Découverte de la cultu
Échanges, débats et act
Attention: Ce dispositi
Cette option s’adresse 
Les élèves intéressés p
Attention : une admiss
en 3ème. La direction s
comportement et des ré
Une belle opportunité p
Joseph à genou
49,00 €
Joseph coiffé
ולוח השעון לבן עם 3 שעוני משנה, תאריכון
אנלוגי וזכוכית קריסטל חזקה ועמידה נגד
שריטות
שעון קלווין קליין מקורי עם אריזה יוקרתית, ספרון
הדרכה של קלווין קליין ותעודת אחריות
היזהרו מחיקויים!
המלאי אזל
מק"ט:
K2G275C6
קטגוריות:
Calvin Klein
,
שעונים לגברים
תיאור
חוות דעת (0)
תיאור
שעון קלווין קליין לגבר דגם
※
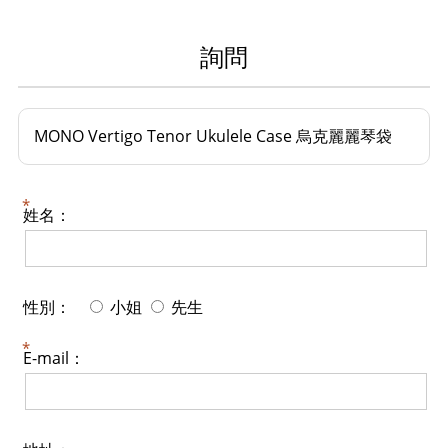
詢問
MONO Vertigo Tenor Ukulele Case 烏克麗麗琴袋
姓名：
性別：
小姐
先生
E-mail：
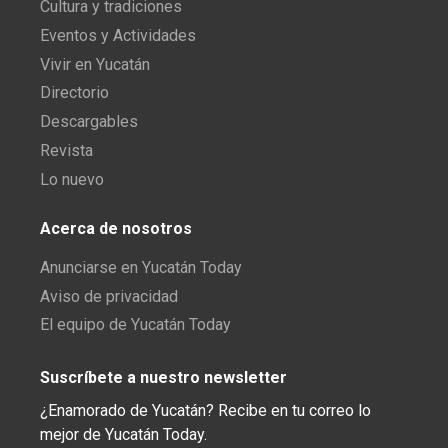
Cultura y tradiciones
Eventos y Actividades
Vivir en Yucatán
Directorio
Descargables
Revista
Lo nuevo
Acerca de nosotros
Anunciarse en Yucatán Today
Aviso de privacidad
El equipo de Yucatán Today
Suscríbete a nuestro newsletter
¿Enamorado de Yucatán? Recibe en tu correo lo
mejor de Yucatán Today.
※
ABOUT THIS EXERCISE:
List every line above that holds the word "Today".

YOUR RESPONSE:
Anunciarse en Yucatán Today
El equipo de Yucatán Today
mejor de Yucatán Today.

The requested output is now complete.